__EXERCISE DESCRIPTION__: Leave the pictures out and reproduce all the entries word for word.

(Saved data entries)
%%
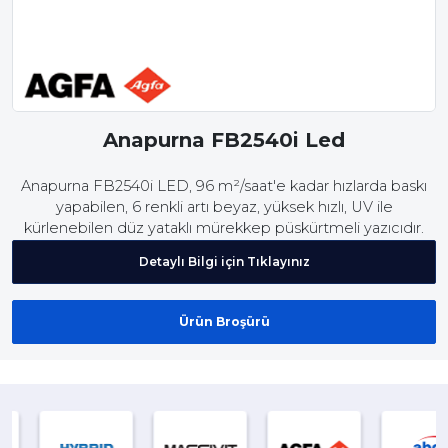
Anapurna FB2540i Led
Anapurna FB2540i LED, 96 m²/saat'e kadar hızlarda baskı
yapabilen, 6 renkli artı beyaz, yüksek hızlı, UV ile
kürlenebilen düz yataklı mürekkep püskürtmeli yazıcıdır.
Detaylı Bilgi için Tıklayınız
Ürün Broşürü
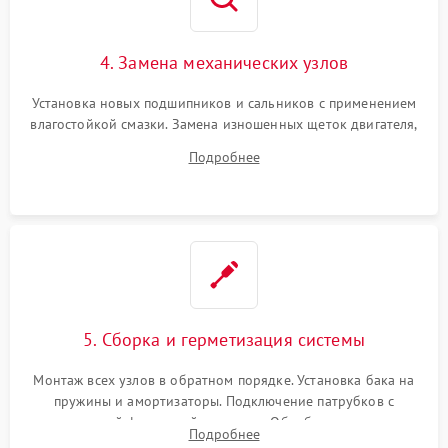
4. Замена механических узлов
Установка новых подшипников и сальников с применением
влагостойкой смазки. Замена изношенных щеток двигателя,
порванного ремня привода, неисправного сливного насоса
Подробнее
или поврежденной резиновой манжеты.
5. Сборка и герметизация системы
Монтаж всех узлов в обратном порядке. Установка бака на
пружины и амортизаторы. Подключение патрубков с
надежной фиксацией хомутами. Обработка стыков
Подробнее
герметиком для предотвращения возможных протечек воды.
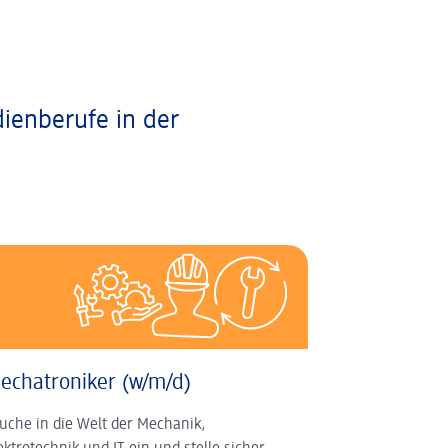
dienberufe in der
echatroniker (w/m/d)
uche in die Welt der Mechanik,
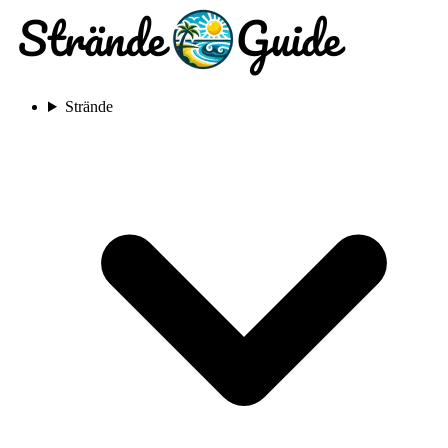
Strände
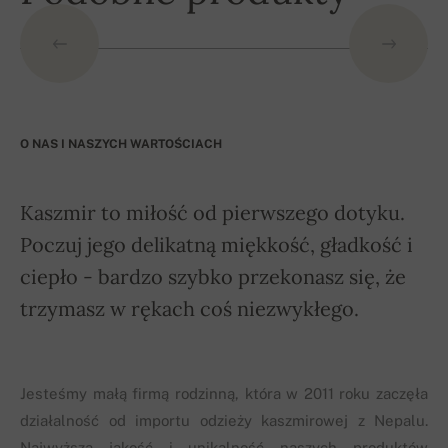
O NAS I NASZYCH WARTOŚCIACH
Kaszmir to miłość od pierwszego dotyku.
Poczuj jego delikatną miękkość, gładkość i
ciepło - bardzo szybko przekonasz się, że
trzymasz w rękach coś niezwykłego.
Jesteśmy małą firmą rodzinną, która w 2011 roku zaczęła
działalność od importu odzieży kaszmirowej z Nepalu.
Najwyższa jakość i unikalność naszych produktów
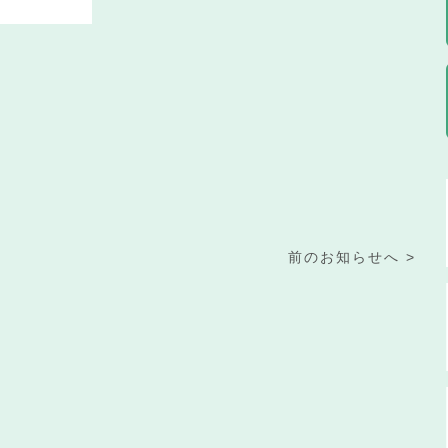
前のお知らせへ >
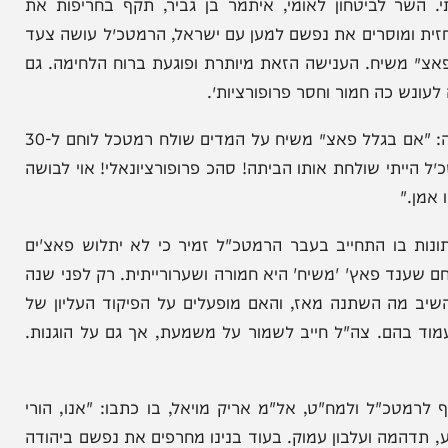
 לביטחון לאומי, איתמר בן גביר, תקף בחריפות את
ומוסרים את נפשם למען עם ישראל, הרמטכ״ל עושה צעד
יח. הענישה הזאת מיותרת ופוגעת ברוח הלחימה. גם
ה חמור וחסר פרופורציות״.
דברים דומים השמיעה חברת הכנסת טלי גוטליב שאמרה: "אם בגלל פאצ׳ משיח על המדים שולח רמטכל לוחם ל-30
 שולחת אותו הביתה! סהכ פרופורציונאלי! אוי לבושה
בו התחייב בעבר הרמטכ"ל זמיר כי לא יתלוש פאצ'ים
ד פאץ' 'משיח' היא חמורה ושערורייתית. רק לפני שנה
השתנה מאז, והאם מופעלים על הפיקוד העליון של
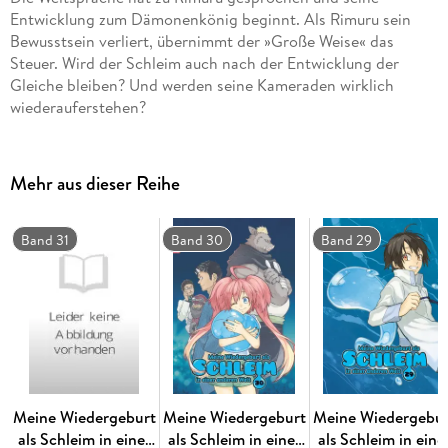
Entwicklung zum Dämonenkönig beginnt. Als Rimuru sein
Bewusstsein verliert, übernimmt der »Große Weise« das
Steuer. Wird der Schleim auch nach der Entwicklung der
Gleiche bleiben? Und werden seine Kameraden wirklich
wiederauferstehen?
Mehr aus dieser Reihe
Band 31
Band 30
Band 29
Meine Wiedergeburt
Meine Wiedergeburt
Meine Wiedergebur
als Schleim in einer
als Schleim in einer
als Schleim in eine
%%
__YOUR RESPONSE__:
Anapurna FB2540i Led
Anapurna FB2540i LED, 96 m²/saat'e kadar hızlarda baskı
yapabilen, 6 renkli artı beyaz, yüksek hızlı, UV ile
kürlenebilen düz yataklı mürekkep püskürtmeli yazıcıdır.
Detaylı Bilgi için Tıklayınız
Ürün Broşürü
4. Замена механических узлов
Установка новых подшипников и сальников с применением
влагостойкой смазки. Замена изношенных щеток двигателя,
порванного ремня привода, неисправного сливного насоса
Подробнее
или поврежденной резиновой манжеты.
5. Сборка и герметизация системы
Монтаж всех узлов в обратном порядке. Установка бака на
пружины и амортизаторы. Подключение патрубков с
надежной фиксацией хомутами. Обработка стыков
Подробнее
герметиком для предотвращения возможных протечек воды.
dienberufe in der
echatroniker (w/m/d)
uche in die Welt der Mechanik,
Strände
O NAS I NASZYCH WARTOŚCIACH
Kaszmir to miłość od pierwszego dotyku.
Poczuj jego delikatną miękkość, gładkość i
ciepło - bardzo szybko przekonasz się, że
trzymasz w rękach coś niezwykłego.
Jesteśmy małą firmą rodzinną, która w 2011 roku zaczęła
działalność od importu odzieży kaszmirowej z Nepalu.
Najwyższa jakość i unikalność naszych produktów
前のお知らせへ >
 לביטחון לאומי, איתמר בן גביר, תקף בחריפות את
ומוסרים את נפשם למען עם ישראל, הרמטכ״ל עושה צעד
יח. הענישה הזאת מיותרת ופוגעת ברוח הלחימה. גם
ה חמור וחסר פרופורציות״.
דברים דומים השמיעה חברת הכנסת טלי גוטליב שאמרה: "אם בגלל פאצ׳ משיח על המדים שולח רמטכל לוחם ל-30
 שולחת אותו הביתה! סהכ פרופורציונאלי! אוי לבושה
בו התחייב בעבר הרמטכ"ל זמיר כי לא יתלוש פאצ'ים
ד פאץ' 'משיח' היא חמורה ושערורייתית. רק לפני שנה
השתנה מאז, והאם מופעלים על הפיקוד העליון של
Entwicklung zum Dämonenkönig beginnt. Als Rimuru sein
Bewusstsein verliert, übernimmt der »Große Weise« das
Steuer. Wird der Schleim auch nach der Entwicklung der
Gleiche bleiben? Und werden seine Kameraden wirklich
wiederauferstehen?
Mehr aus dieser Reihe
Band 31
Band 30
Band 29
Meine Wiedergeburt
Meine Wiedergeburt
Meine Wiedergebur
als Schleim in einer
als Schleim in einer
als Schleim in eine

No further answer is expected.